Would you restate each line of the data below word for word, without its pictures?

─── Given data

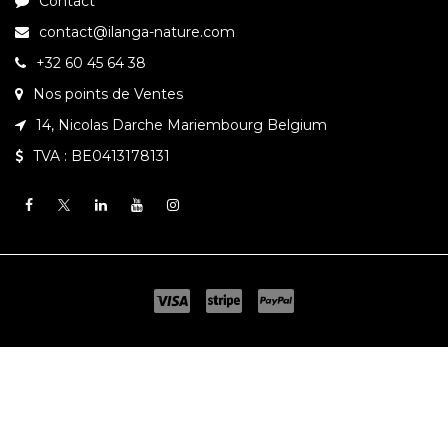
Contact
contact@ilanga-nature.com
+32 60 45 64 38
Nos points de Ventes
14, Nicolas Darche Mariembourg Belgium
TVA : BE0413178131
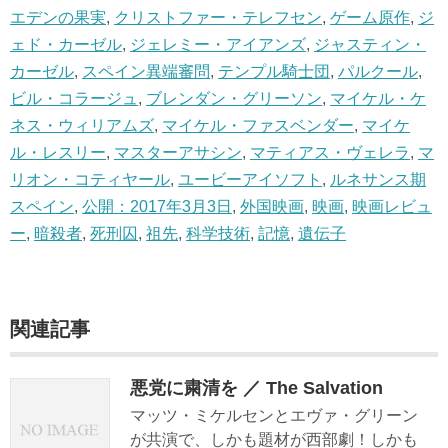
エデンの果実
,
クリストファー・テレフセン
,
ゲーム原作
,
ジ
ェド・カーゼル
,
ジェレミー・アイアンズ
,
ジャスティン・
カーゼル
,
スペイン異端審問
,
テンプル騎士団
,
パルクール
,
ビル・コラージュ
,
ブレンダン・グリーソン
,
マイケル・ケ
ネス・ウィリアムズ
,
マイケル・ファスベンダー
,
マイケ
ル・レスリー
,
マスターアサシン
,
マティアス・ヴェレラ
,
マ
リオン・コティヤール
,
ユービーアイソフト
,
ルネサンス期
スペイン
,
公開：2017年3月3日
,
外国映画
,
映画
,
映画レビュ
ー
,
暗殺者
,
死刑囚
,
祖先
,
科学技術
,
記憶
,
遺伝子
関連記事
悪党に粛清を ／ The Salvation
マッツ・ミケルセンとエヴァ・グリーン
が共演で、しかも題材が西部劇！しかも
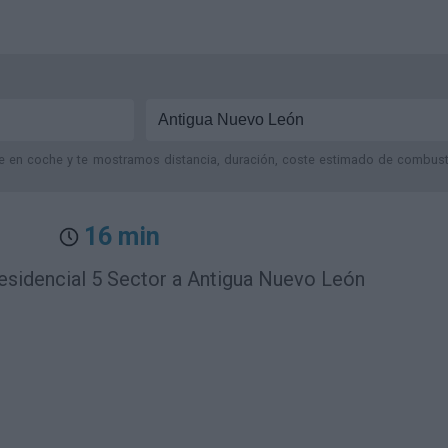
je en coche y te mostramos distancia, duración, coste estimado de combustib
16 min
esidencial 5 Sector a Antigua Nuevo León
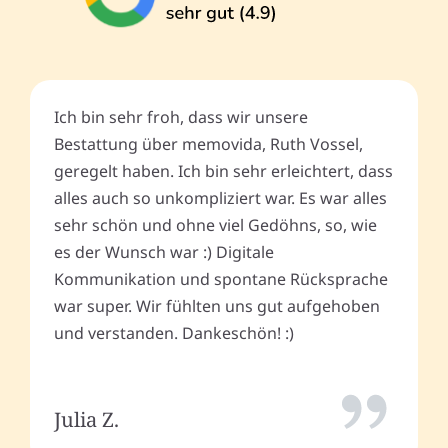
Ich bin sehr froh, dass wir unsere
Bestattung über memovida, Ruth Vossel,
geregelt haben. Ich bin sehr erleichtert, dass
alles auch so unkompliziert war. Es war alles
sehr schön und ohne viel Gedöhns, so, wie
es der Wunsch war :) Digitale
Kommunikation und spontane Rücksprache
war super. Wir fühlten uns gut aufgehoben
und verstanden. Dankeschön! :)
Julia Z.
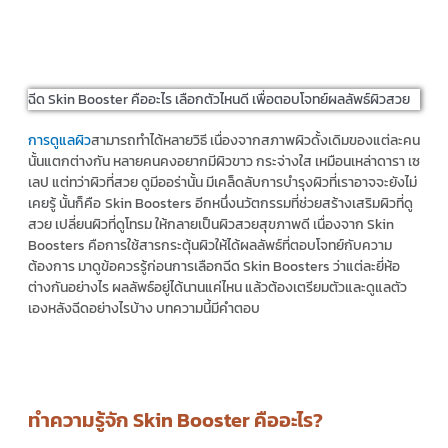
ฉีด Skin Booster คืออะไร เลือกตัวไหนดี เพื่อตอบโจทย์ผลลัพธ์ผิวสวย
การดูแลผิว
สามารถทำได้หลายวิธี เนื่องจากสภาพผิวดั้งเดิมของแต่ละคน
นั้นแตกต่างกัน หลายคนคงอยากมีผิวขาว กระจ่างใส เหมือนเหล่าดารา เซ
เลป แต่ทว่าผิวที่สวย ดูมีออร่านั้น มีเคล็ดลับการบำรุงผิวที่เราอาจจะยังไม่
เคยรู้ นั้นก็
คือ
Skin Boosters
อีกหนึ่งนวัตกรรมที่ช่วยสร้างเสริมผิวที่ดู
สวย เปลี่ยนผิวที่ดูโทรม ให้กลายเป็นผิวสวยสุขภาพดี เนื่องจาก
Skin
Boosters คือ
การใช้สารกระตุ้นผิวให้ได้ผลลัพธ์ที่ตอบโจทย์กับความ
ต้องการ มาดูข้อควรรู้ก่อนการเลือกฉีด
Skin Boosters
ว่าแต่ละยี่ห้อ
ต่างกันอย่างไร ผลลัพธ์อยู่ได้นานแค่ไหน แล้วต้องเตรียมตัวและดูแลตัว
เองหลังฉีดอย่างไรบ้าง
บทความนี้มีคำตอบ
ทำความรู้จัก Skin Booster คืออะไร?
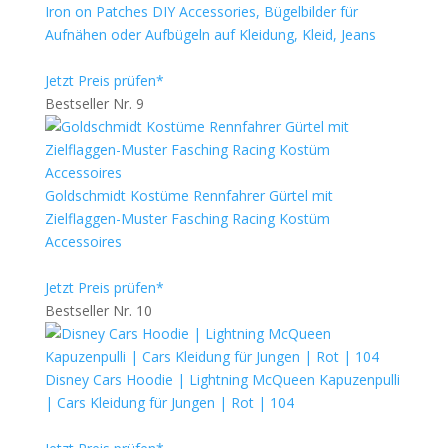
Iron on Patches DIY Accessories, Bügelbilder für
Aufnähen oder Aufbügeln auf Kleidung, Kleid, Jeans
Jetzt Preis prüfen*
Bestseller Nr. 9
Goldschmidt Kostüme Rennfahrer Gürtel mit
Zielflaggen-Muster Fasching Racing Kostüm
Accessoires
Jetzt Preis prüfen*
Bestseller Nr. 10
Disney Cars Hoodie | Lightning McQueen Kapuzenpulli
| Cars Kleidung für Jungen | Rot | 104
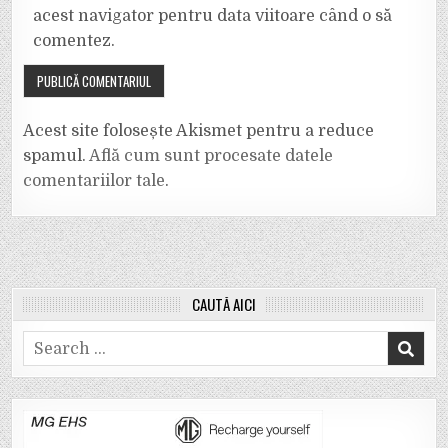
acest navigator pentru data viitoare când o să
comentez.
Acest site folosește Akismet pentru a reduce
spamul.
Află cum sunt procesate datele
comentariilor tale
.
CAUTĂ AICI
Search
for:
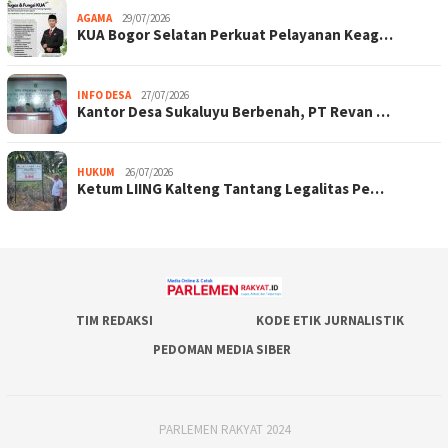
AGAMA
29/07/2026
KUA Bogor Selatan Perkuat Pelayanan Keag…
INFO DESA
27/07/2026
Kantor Desa Sukaluyu Berbenah, PT Revan …
HUKUM
26/07/2026
Ketum LIING Kalteng Tantang Legalitas Pe…
TIM REDAKSI
KODE ETIK JURNALISTIK
PEDOMAN MEDIA SIBER
PARLEMEN RAKYAT 2024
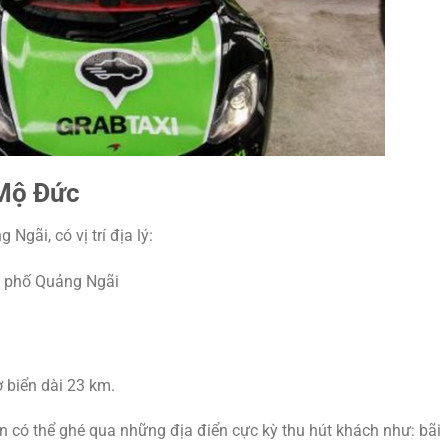
 Mộ Đức
gãi, có vị trí địa lý:
h phố Quảng Ngãi
 biển dài 23 km.
 có thể ghé qua những địa điển cực kỳ thu hút khách như: bãi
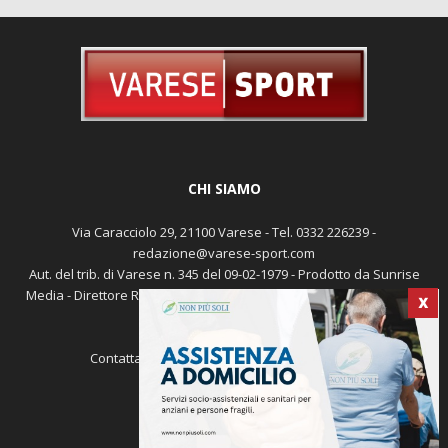
CHI SIAMO
Via Caracciolo 29, 21100 Varese - Tel. 0332 226239 -
redazione@varese-sport.com
Aut. del trib. di Varese n. 345 del 09-02-1979 - Prodotto da Sunrise
Media - Direttore Responsabile: Michele Marocco -
Cookie policy
X
Pubblicità
Contattaci:
redazione@varese-sport.com
SEGUICI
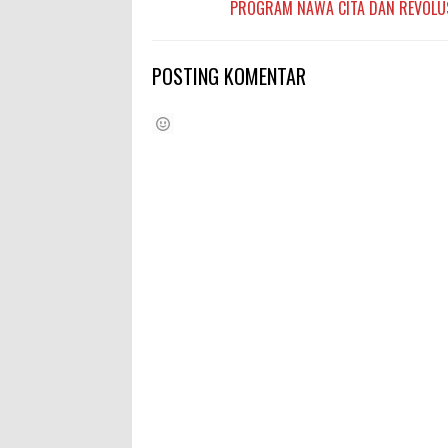
PROGRAM NAWA CITA DAN REVOLUSI
POSTING KOMENTAR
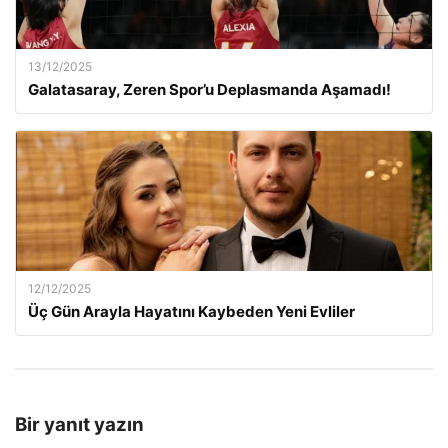
13/12/2025
Galatasaray, Zeren Spor’u Deplasmanda Aşamadı!
12/12/2025
Üç Gün Arayla Hayatını Kaybeden Yeni Evliler
Bir yanıt yazın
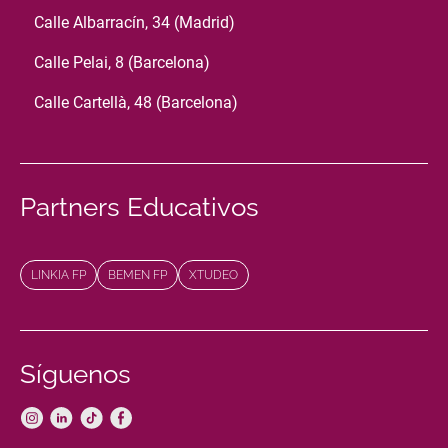
Calle Albarracín, 34 (Madrid)
Calle Pelai, 8 (Barcelona)
Calle Cartellà, 48 (Barcelona)
Partners Educativos
LINKIA FP
BEMEN FP
XTUDEO
Síguenos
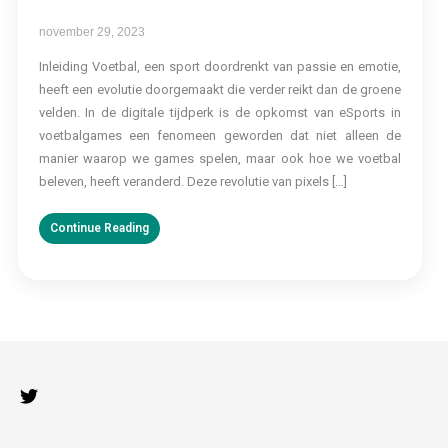
november 29, 2023
Inleiding Voetbal, een sport doordrenkt van passie en emotie,
heeft een evolutie doorgemaakt die verder reikt dan de groene
velden. In de digitale tijdperk is de opkomst van eSports in
voetbalgames een fenomeen geworden dat niet alleen de
manier waarop we games spelen, maar ook hoe we voetbal
beleven, heeft veranderd. Deze revolutie van pixels […]
Continue Reading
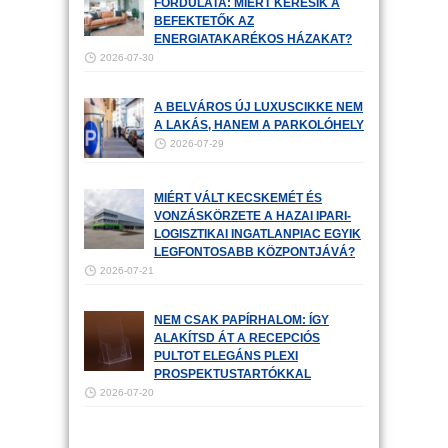
FORDULATA: MIÉRT KERESIK A
BEFEKTETŐK AZ
ENERGIATAKARÉKOS HÁZAKAT?
2026-07-30
A BELVÁROS ÚJ LUXUSCIKKE NEM
A LAKÁS, HANEM A PARKOLÓHELY
2026-07-29
MIÉRT VÁLT KECSKEMÉT ÉS
VONZÁSKÖRZETE A HAZAI IPARI-
LOGISZTIKAI INGATLANPIAC EGYIK
LEGFONTOSABB KÖZPONTJÁVÁ?
2026-07-21
NEM CSAK PAPÍRHALOM: ÍGY
ALAKÍTSD ÁT A RECEPCIÓS
PULTOT ELEGÁNS PLEXI
PROSPEKTUSTARTÓKKAL
2026-07-20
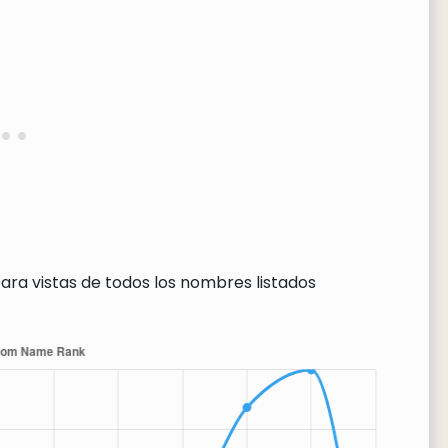
ara vistas de todos los nombres listados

──────

▶ **Exercise solution**:
Contact
contact@ilanga-nature.com
+32 60 45 64 38
Nos points de Ventes
14, Nicolas Darche Mariembourg Belgium
TVA : BE0413178131
エデンの果実
,
クリストファー・テレフセン
,
ゲーム原作
,
ジ
ェド・カーゼル
,
ジェレミー・アイアンズ
,
ジャスティン・
カーゼル
,
スペイン異端審問
,
テンプル騎士団
,
パルクール
,
ビル・コラージュ
,
ブレンダン・グリーソン
,
マイケル・ケ
ネス・ウィリアムズ
,
マイケル・ファスベンダー
,
マイケ
ル・レスリー
,
マスターアサシン
,
マティアス・ヴェレラ
,
マ
リオン・コティヤール
,
ユービーアイソフト
,
ルネサンス期
スペイン
,
公開：2017年3月3日
,
外国映画
,
映画
,
映画レビュ
ー
,
暗殺者
,
死刑囚
,
祖先
,
科学技術
,
記憶
,
遺伝子
関連記事
悪党に粛清を ／ The Salvation
マッツ・ミケルセンとエヴァ・グリーン
が共演で、しかも題材が西部劇！しかも
je en coche y te mostramos distancia, duración, coste estimado de combustib
16 min
esidencial 5 Sector a Antigua Nuevo León
Ich bin sehr froh, dass wir unsere
Bestattung über memovida, Ruth Vossel,
geregelt haben. Ich bin sehr erleichtert, dass
alles auch so unkompliziert war. Es war alles
sehr schön und ohne viel Gedöhns, so, wie
es der Wunsch war :) Digitale
Kommunikation und spontane Rücksprache
war super. Wir fühlten uns gut aufgehoben
und verstanden. Dankeschön! :)
Julia Z.
ฉีด Skin Booster คืออะไร เลือกตัวไหนดี เพื่อตอบโจทย์ผลลัพธ์ผิวสวย
การดูแลผิว
สามารถทำได้หลายวิธี เนื่องจากสภาพผิวดั้งเดิมของแต่ละคน
นั้นแตกต่างกัน หลายคนคงอยากมีผิวขาว กระจ่างใส เหมือนเหล่าดารา เซ
เลป แต่ทว่าผิวที่สวย ดูมีออร่านั้น มีเคล็ดลับการบำรุงผิวที่เราอาจจะยังไม่
เคยรู้ นั้นก็
คือ
Skin Boosters
อีกหนึ่งนวัตกรรมที่ช่วยสร้างเสริมผิวที่ดู
สวย เปลี่ยนผิวที่ดูโทรม ให้กลายเป็นผิวสวยสุขภาพดี เนื่องจาก
Skin
Boosters คือ
การใช้สารกระตุ้นผิวให้ได้ผลลัพธ์ที่ตอบโจทย์กับความ
ต้องการ มาดูข้อควรรู้ก่อนการเลือกฉีด
Skin Boosters
ว่าแต่ละยี่ห้อ
ต่างกันอย่างไร ผลลัพธ์อยู่ได้นานแค่ไหน แล้วต้องเตรียมตัวและดูแลตัว
เองหลังฉีดอย่างไรบ้าง
บทความนี้มีคำตอบ
ทำความรู้จัก Skin Booster คืออะไร?
Iron on Patches DIY Accessories, Bügelbilder für
Aufnähen oder Aufbügeln auf Kleidung, Kleid, Jeans
Jetzt Preis prüfen*
Bestseller Nr. 9
Goldschmidt Kostüme Rennfahrer Gürtel mit
Zielflaggen-Muster Fasching Racing Kostüm
Accessoires
Jetzt Preis prüfen*
Bestseller Nr. 10
Disney Cars Hoodie | Lightning McQueen Kapuzenpulli
| Cars Kleidung für Jungen | Rot | 104
acest navigator pentru data viitoare când o să
comentez.
Acest site folosește Akismet pentru a reduce
spamul.
Află cum sunt procesate datele
comentariilor tale
.
CAUTĂ AICI
Search
for:
AGAMA
29/07/2026
KUA Bogor Selatan Perkuat Pelayanan Keag…
INFO DESA
27/07/2026
Kantor Desa Sukaluyu Berbenah, PT Revan …
HUKUM
26/07/2026
Ketum LIING Kalteng Tantang Legalitas Pe…
TIM REDAKSI
KODE ETIK JURNALISTIK
PEDOMAN MEDIA SIBER
PARLEMEN RAKYAT 2024
 Mộ Đức
gãi, có vị trí địa lý:
h phố Quảng Ngãi
 biển dài 23 km.
 có thể ghé qua những địa điển cực kỳ thu hút khách như: bãi
CHI SIAMO
Via Caracciolo 29, 21100 Varese - Tel. 0332 226239 -
redazione@varese-sport.com
Aut. del trib. di Varese n. 345 del 09-02-1979 - Prodotto da Sunrise
Media - Direttore Responsabile: Michele Marocco -
Cookie policy
X
Pubblicità
Contattaci:
redazione@varese-sport.com
SEGUICI
PROGRAM NAWA CITA DAN REVOLUSI
POSTING KOMENTAR
13/12/2025
Galatasaray, Zeren Spor’u Deplasmanda Aşamadı!
12/12/2025
Üç Gün Arayla Hayatını Kaybeden Yeni Evliler
Bir yanıt yazın
Calle Albarracín, 34 (Madrid)
Calle Pelai, 8 (Barcelona)
Calle Cartellà, 48 (Barcelona)
Partners Educativos
LINKIA FP
BEMEN FP
XTUDEO
Síguenos
november 29, 2023
Inleiding Voetbal, een sport doordrenkt van passie en emotie,
heeft een evolutie doorgemaakt die verder reikt dan de groene
velden. In de digitale tijdperk is de opkomst van eSports in
voetbalgames een fenomeen geworden dat niet alleen de
manier waarop we games spelen, maar ook hoe we voetbal
beleven, heeft veranderd. Deze revolutie van pixels […]
Continue Reading
FORDULATA: MIÉRT KERESIK A
BEFEKTETŐK AZ
ENERGIATAKARÉKOS HÁZAKAT?
2026-07-30
A BELVÁROS ÚJ LUXUSCIKKE NEM
A LAKÁS, HANEM A PARKOLÓHELY
2026-07-29
MIÉRT VÁLT KECSKEMÉT ÉS
VONZÁSKÖRZETE A HAZAI IPARI-
LOGISZTIKAI INGATLANPIAC EGYIK
LEGFONTOSABB KÖZPONTJÁVÁ?
2026-07-21
NEM CSAK PAPÍRHALOM: ÍGY
ALAKÍTSD ÁT A RECEPCIÓS
PULTOT ELEGÁNS PLEXI
PROSPEKTUSTARTÓKKAL
2026-07-20
ara vistas de todos los nombres listados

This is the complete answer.